“Small Effects: The Indispensable Foundation for a Cumulative Psychological Science”, Friedrich M. Götz, Samuel D. Gosling, Peter J. Rentfrow2021-07-02 (, ; backlinks; similar)⁠:

We draw on genetics research to argue that complex psychological phenomena are most likely determined by a multitude of causes and that any individual cause is likely to have only a small effect.

Building on this, we highlight the dangers of a publication culture that continues to demand large effects. First, it rewards inflated effects that are unlikely to be real and encourages practices likely to yield such effects. Second, it overlooks the small effects that are most likely to be real, hindering attempts to identify and understand the actual determinants of complex psychological phenomena.

We then explain the theoretical and practical relevance of small effects, which can have substantial consequences, especially when considered at scale and over time. Finally, we suggest ways in which scholars can harness these insights to advance research and practices in psychology (ie. leveraging the power of big data, machine learning, and crowdsourcing science; promoting rigorous preregistration, including prespecifying the smallest effect size of interest; contextualizing effects; changing cultural norms to reward accurate and meaningful effects rather than exaggerated and unreliable effects).

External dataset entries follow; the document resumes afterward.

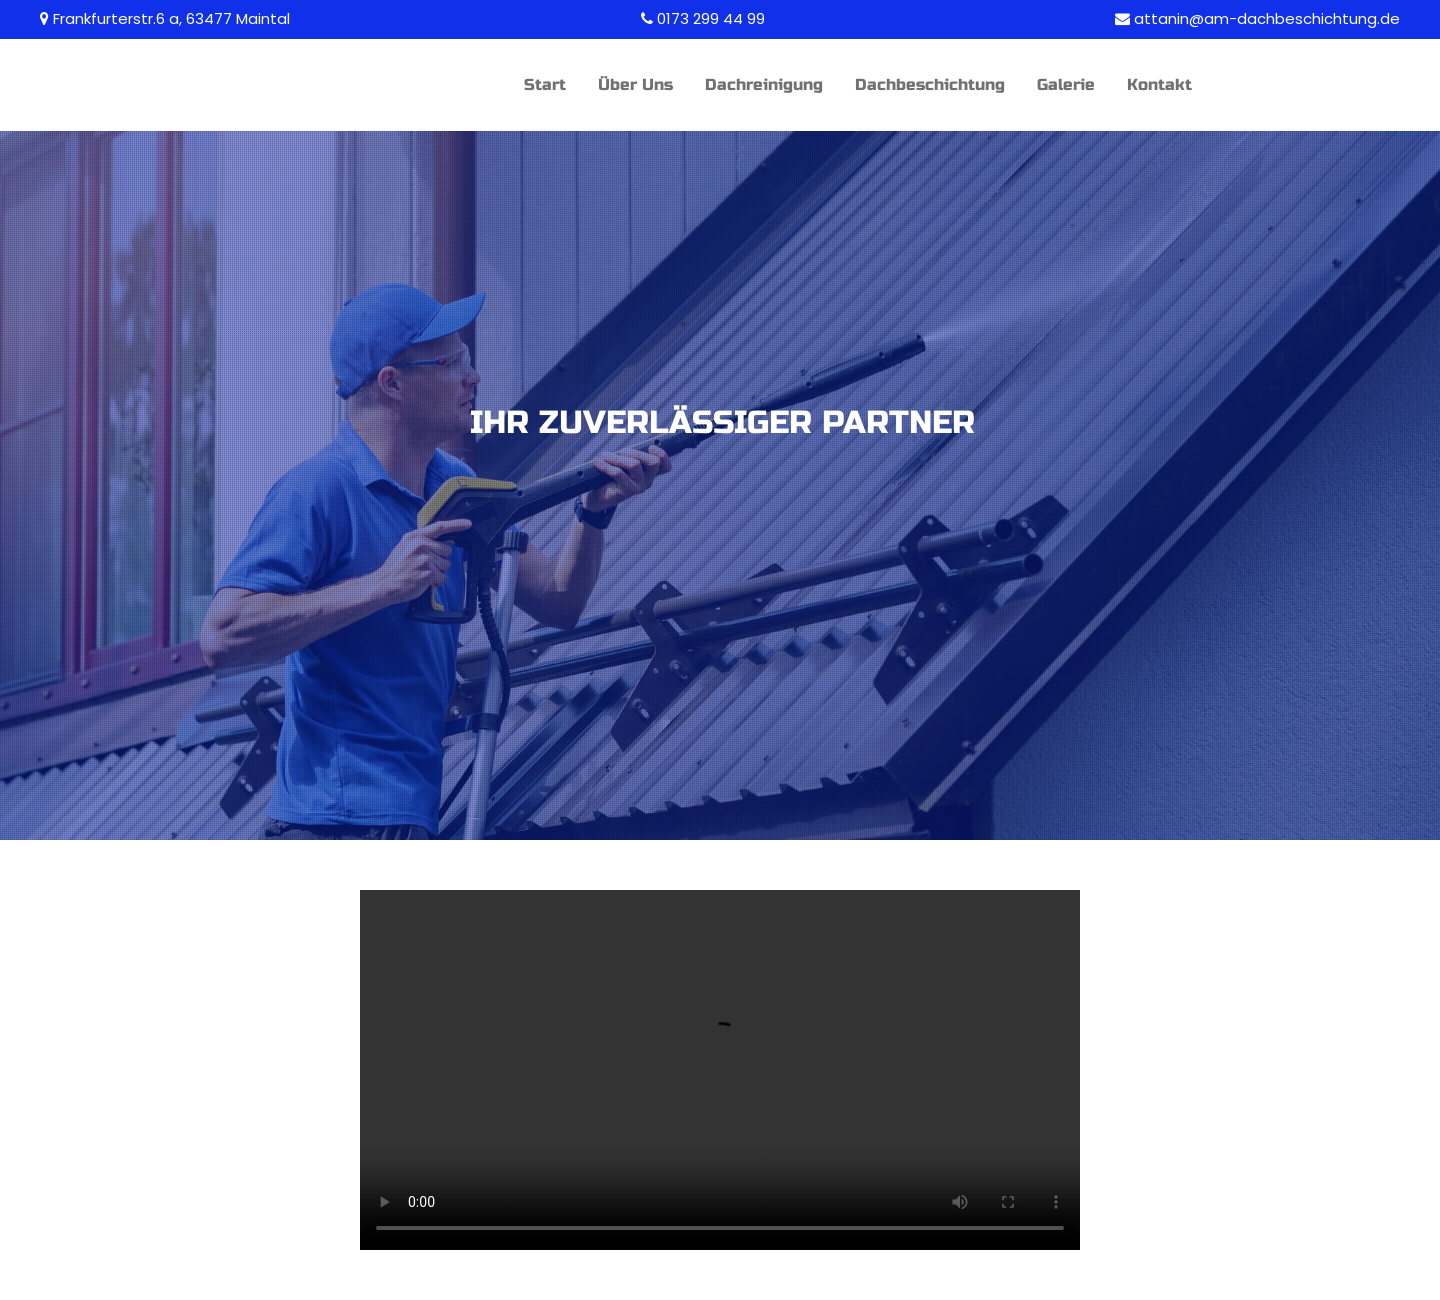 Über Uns (635, 84)
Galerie (1066, 84)
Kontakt (1159, 84)
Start (545, 84)
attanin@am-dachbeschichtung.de (1267, 18)
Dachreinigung (764, 84)
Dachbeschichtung (930, 84) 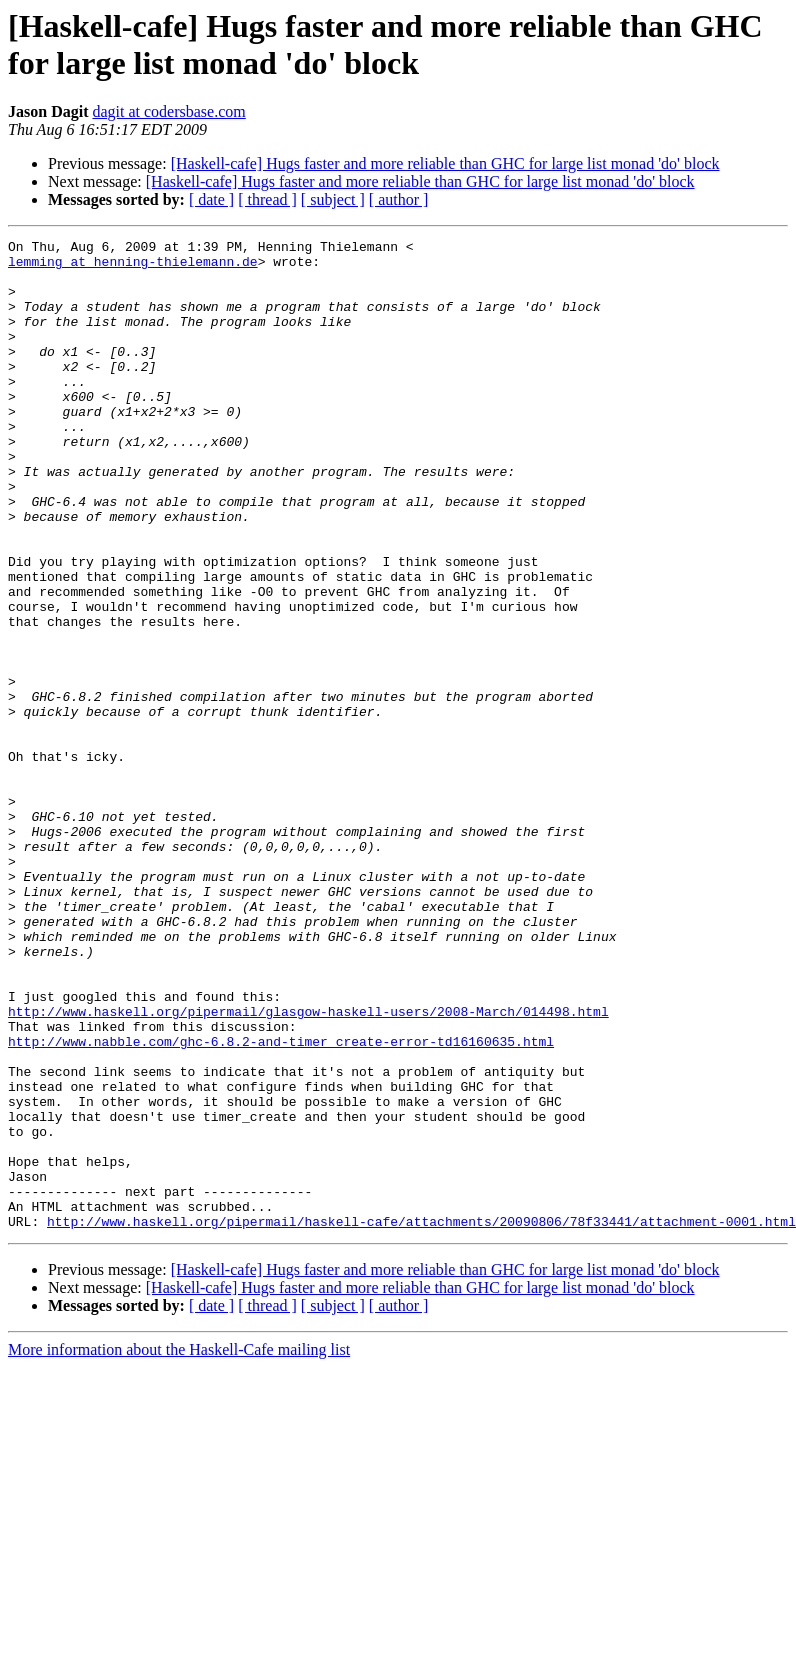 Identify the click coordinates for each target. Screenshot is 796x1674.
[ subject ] (333, 199)
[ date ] (211, 199)
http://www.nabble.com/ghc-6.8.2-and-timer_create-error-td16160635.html (281, 1203)
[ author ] (399, 199)
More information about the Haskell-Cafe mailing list (179, 1547)
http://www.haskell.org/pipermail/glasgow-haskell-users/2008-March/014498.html (308, 1167)
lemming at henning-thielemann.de (133, 267)
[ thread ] (267, 199)
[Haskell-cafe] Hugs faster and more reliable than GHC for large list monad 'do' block (445, 163)
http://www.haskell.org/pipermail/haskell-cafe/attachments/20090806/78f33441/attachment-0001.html (421, 1419)
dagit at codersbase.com (168, 111)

Only once small effects are accepted as the norm, rather than the exception, can a reliable and reproducible cumulative psychological science be built.

[See variance-components for one route forward in quantifying small effects given the daunting statistical power challenges. Götz et al appear locked into the conventional framework of directly estimating effects, when what they really need to borrow from genetics is looking at variance terms like heritability… You can’t afford to gather n in the millions when you aren’t even sure your haystack contains a needle!]